Um den historischen Gipfelbeschluss war bis zuletzt gerungen worden. Viel Mühe kostete es, Griechenland davon zu überzeugen, das Beitrittsgesuch des ungeliebten Nachbarn zu akzeptieren. Grenzstreitigkeiten in der Ägäis und die Auseinandersetzung um die Mittelmeerinsel Zypern entzweien Griechen und Türken bis heute. Den EU-Regierungschefs gelang es schließlich, griechische Bedenken mit ausgefeilten Formulierungen in ihrer Erklärung auszuräumen.

Dagegen wiederum rebellierten die Türken. Unter solchen Bedingungen, teilte Ankaras Außenminister Ismail Cem seinem deutschen Amtskollegen Joschka Fischer am Freitagabend telefonisch mit, müsse sein Land womöglich auf die Aufnahme in die Runde der EU-Anwärter verzichten. Hektisch versuchte dann die EU, das drohende diplomatische Fiasko abzuwenden. Bundeskanzler Gerhard Schröder telefonierte mit dem türkischen Premierminister Bülent Ecevit. Frankreichs Staatspräsident Jacques Chirac rief seinen türkischen Amtskollegen Suleiman Demirel an. Schließlich mussten der EU-Vertreter für Außenpolitik, Javier Solana und der für die Osterweiterung zuständige EU-Kommissar Günter Verheugen in höchster Eile nach Ankara reisen, um die Türken zu beruhigen.

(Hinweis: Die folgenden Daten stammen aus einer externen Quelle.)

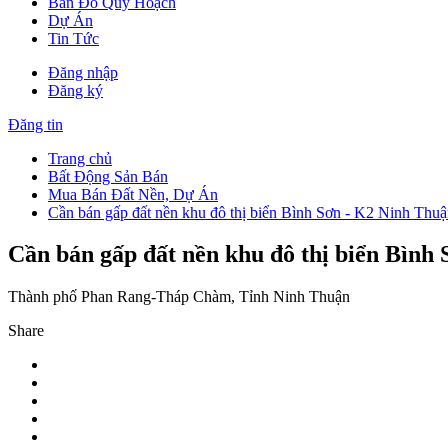
Bản Đồ Quy Hoạch
Dự Án
Tin Tức
Đăng nhập
Đăng ký
Đăng tin
Trang chủ
Bất Động Sản Bán
Mua Bán Đất Nền, Dự Án
Cần bán gấp đất nền khu đô thị biển Bình Sơn - K2 Ninh Thuận
Cần bán gấp đất nền khu đô thị biển Bình 
Thành phố Phan Rang-Tháp Chàm, Tỉnh Ninh Thuận
Share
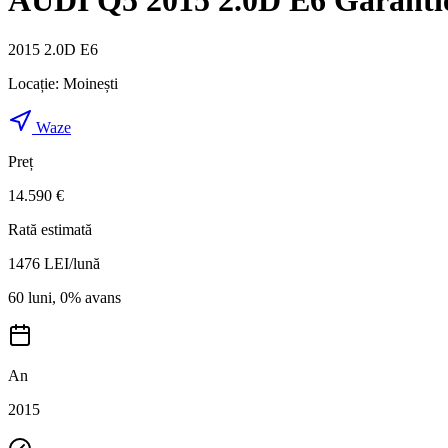
AUDI Q5 2015 2.0D E6 Garantie
2015 2.0D E6
Locație:
Moinești
Waze
Preț
14.590 €
Rată estimată
1476
LEI/lună
60 luni, 0% avans
An
2015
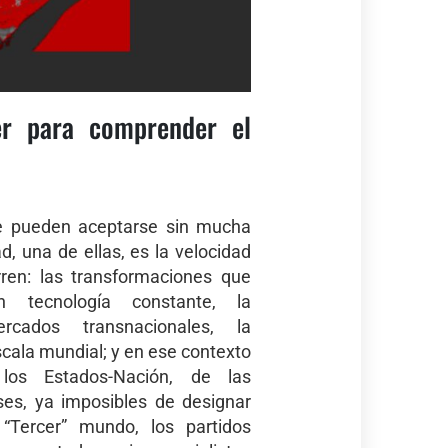
er para comprender el
e pueden aceptarse sin mucha
d, una de ellas, es la velocidad
ren: las transformaciones que
n tecnología constante, la
ercados transnacionales, la
cala mundial; y en ese contexto
los Estados-Nación, de las
ses, ya imposibles de designar
“Tercer” mundo, los partidos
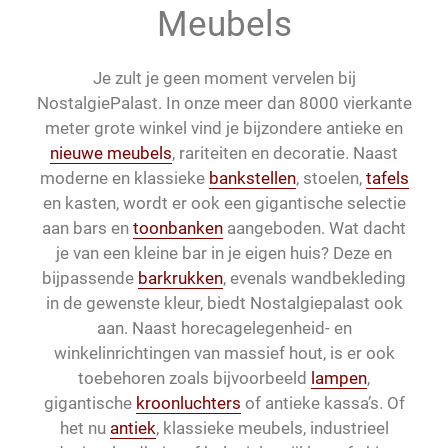
Meubels
Je zult je geen moment vervelen bij
NostalgiePalast. In onze meer dan 8000 vierkante
meter grote winkel vind je bijzondere antieke en
nieuwe meubels
, rariteiten en decoratie. Naast
moderne en klassieke
bankstellen
, stoelen,
tafels
en kasten, wordt er ook een gigantische selectie
aan bars en
toonbanken
aangeboden. Wat dacht
je van een kleine bar in je eigen huis? Deze en
bijpassende
barkrukken
, evenals wandbekleding
in de gewenste kleur, biedt Nostalgiepalast ook
aan. Naast horecagelegenheid- en
winkelinrichtingen van massief hout, is er ook
toebehoren zoals bijvoorbeeld
lampen
,
gigantische
kroonluchters
of antieke kassa’s. Of
het nu
antiek
, klassieke meubels, industrieel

Wichtiger als alle europäischen Aktivitäten aber war wohl die Intervention des US-Präsidenten. Von Bill Clinton bekam Ecevit am Telefon zu hören: "Die Türkei sollte den EU-Gipfelbeschluss als Sieg betrachten." Da wusste der türkische Premier, dass er nicht mehr höher pokern durfte. Schließlich war es die US-Regierung, die hinter den Kulissen die Fäden zu Gunsten der Türken gezogen hatte. Es sei kein Geheimnis, so Ecevit in Helsinki, dass sich die Vereinigten Staaten schon immer für einen EU-Beitritt der Türkei stark gemacht hätten. Die geostrategische Bedeutung seines Landes hätten die Amerikaner eben viel früher erkannt als die Europäer.

Die hielten in der Tat lange Zeit Distanz zur Türkei. Noch vor zwei Jahren in Luxemburg sagten die 15 EU-Staats- und Regierungschefs Nein zu einer Aufnahme der Türkei in die Runde der EU-Bewerberstaaten. Doch dann zeigte der Druck aus Washington langsam Wirkung. Beim Kölner EU-Gipfel im vergangenen Sommer äußerten nur noch Griechenland, Italien und Schweden Vorbehalte gegen die Türkei.

Es war der deutsche Außenminister, der schließlich auch die letzten Bedenkenträger umstimmte. Dass sich Fischer so intensiv für die Türkei einsetzte, führen viele Beobachter nicht zuletzt auf das gute Verhältnis des Politikers zu seiner amerikanischen Amtskollegin Madeleine Albright zurück. In Helsinki betonte Fischer, dass die Türkei ab sofort genauso behandelt werde wie alle anderen zwölf EU-Anwärterstaaten in Ost- und Südeuropa. Ecevit beteuerte seinerseits, die Türkei wolle sich genauso bemühen wie alle anderen Bewerberländer - auch bei der Achtung der Menschenrechte. Der Aufbau eines demokratischen Rechtsstaates werde in der Türkei allerdings noch sehr lange dauern, so die allgemeine Überzeugung in der EU.

Wohl auch deshalb erwähnten die Regierungschefs mit keiner Silbe, welche politischen Konsequenzen der Beitritt eines Landes mit 63 Millionen moslemischen Einwohnern eigentlich für die EU haben könnte. Dieses beredte Schweigen fiel Ecevit durchaus auf. Manche EU-Regierungschefs glaubten wohl, dass bis zum Beitritt der Türkei noch viele Jahre vergehen würden, bemerkte er. Und dann versprach Ecevit: "Das werden wir sehr viel schneller schaffen."